What is required
Every entry below is to be retyped exactly as it stands.
*** Opening of Given entries ***
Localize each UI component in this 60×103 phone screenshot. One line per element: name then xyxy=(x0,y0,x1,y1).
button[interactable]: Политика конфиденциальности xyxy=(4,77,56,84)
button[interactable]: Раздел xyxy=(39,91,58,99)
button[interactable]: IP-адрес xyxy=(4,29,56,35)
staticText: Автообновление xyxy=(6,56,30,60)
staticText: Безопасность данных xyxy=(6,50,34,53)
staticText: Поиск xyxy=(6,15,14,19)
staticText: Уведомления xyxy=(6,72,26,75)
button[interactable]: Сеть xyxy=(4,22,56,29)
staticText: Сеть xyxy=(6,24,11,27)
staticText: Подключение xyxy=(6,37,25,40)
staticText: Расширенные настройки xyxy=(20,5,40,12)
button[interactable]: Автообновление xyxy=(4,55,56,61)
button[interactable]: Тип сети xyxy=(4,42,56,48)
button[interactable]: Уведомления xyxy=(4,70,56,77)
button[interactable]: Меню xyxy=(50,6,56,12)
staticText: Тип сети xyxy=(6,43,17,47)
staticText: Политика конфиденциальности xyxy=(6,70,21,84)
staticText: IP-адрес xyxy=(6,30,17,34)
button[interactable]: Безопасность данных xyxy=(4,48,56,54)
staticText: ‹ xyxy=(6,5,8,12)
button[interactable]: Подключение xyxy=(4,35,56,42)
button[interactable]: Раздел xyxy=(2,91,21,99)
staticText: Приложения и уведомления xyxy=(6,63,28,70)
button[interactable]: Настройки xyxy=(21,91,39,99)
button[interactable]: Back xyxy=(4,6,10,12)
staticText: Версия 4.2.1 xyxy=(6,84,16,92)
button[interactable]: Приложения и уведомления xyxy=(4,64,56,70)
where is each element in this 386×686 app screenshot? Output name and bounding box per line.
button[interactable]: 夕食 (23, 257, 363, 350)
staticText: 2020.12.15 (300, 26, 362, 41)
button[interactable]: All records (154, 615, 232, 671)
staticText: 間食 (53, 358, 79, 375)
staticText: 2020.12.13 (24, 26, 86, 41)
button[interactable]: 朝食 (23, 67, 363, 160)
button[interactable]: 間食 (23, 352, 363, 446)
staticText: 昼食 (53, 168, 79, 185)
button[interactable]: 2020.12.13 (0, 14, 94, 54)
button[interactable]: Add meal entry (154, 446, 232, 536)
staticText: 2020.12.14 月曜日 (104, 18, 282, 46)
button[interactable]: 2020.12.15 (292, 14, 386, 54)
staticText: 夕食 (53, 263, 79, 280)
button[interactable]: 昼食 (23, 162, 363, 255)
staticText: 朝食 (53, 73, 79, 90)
*** Close of Given entries ***
Solution to this exercise
Localize each UI component in this 60×103 phone screenshot. One line per element: name then xyxy=(x0,y0,x1,y1).
button[interactable]: Политика конфиденциальности xyxy=(4,77,56,84)
button[interactable]: Раздел xyxy=(39,91,58,99)
button[interactable]: IP-адрес xyxy=(4,29,56,35)
staticText: Автообновление xyxy=(6,56,30,60)
staticText: Безопасность данных xyxy=(6,50,34,53)
staticText: Поиск xyxy=(6,15,14,19)
staticText: Уведомления xyxy=(6,72,26,75)
button[interactable]: Сеть xyxy=(4,22,56,29)
staticText: Сеть xyxy=(6,24,11,27)
staticText: Подключение xyxy=(6,37,25,40)
staticText: Расширенные настройки xyxy=(20,5,40,12)
button[interactable]: Автообновление xyxy=(4,55,56,61)
button[interactable]: Тип сети xyxy=(4,42,56,48)
button[interactable]: Уведомления xyxy=(4,70,56,77)
button[interactable]: Меню xyxy=(50,6,56,12)
staticText: Тип сети xyxy=(6,43,17,47)
staticText: Политика конфиденциальности xyxy=(6,70,21,84)
staticText: IP-адрес xyxy=(6,30,17,34)
button[interactable]: Безопасность данных xyxy=(4,48,56,54)
staticText: ‹ xyxy=(6,5,8,12)
button[interactable]: Подключение xyxy=(4,35,56,42)
button[interactable]: Раздел xyxy=(2,91,21,99)
staticText: Приложения и уведомления xyxy=(6,63,28,70)
button[interactable]: Настройки xyxy=(21,91,39,99)
button[interactable]: Back xyxy=(4,6,10,12)
staticText: Версия 4.2.1 xyxy=(6,84,16,92)
button[interactable]: Приложения и уведомления xyxy=(4,64,56,70)
where is each element in this 386×686 app screenshot? Output name and bounding box per line.
button[interactable]: 夕食 (23, 257, 363, 350)
staticText: 2020.12.15 (300, 26, 362, 41)
button[interactable]: All records (154, 615, 232, 671)
staticText: 間食 (53, 358, 79, 375)
staticText: 2020.12.13 (24, 26, 86, 41)
button[interactable]: 朝食 (23, 67, 363, 160)
button[interactable]: 間食 (23, 352, 363, 446)
staticText: 昼食 (53, 168, 79, 185)
button[interactable]: 2020.12.13 (0, 14, 94, 54)
button[interactable]: Add meal entry (154, 446, 232, 536)
staticText: 2020.12.14 月曜日 (104, 18, 282, 46)
button[interactable]: 2020.12.15 (292, 14, 386, 54)
staticText: 夕食 (53, 263, 79, 280)
button[interactable]: 昼食 (23, 162, 363, 255)
staticText: 朝食 (53, 73, 79, 90)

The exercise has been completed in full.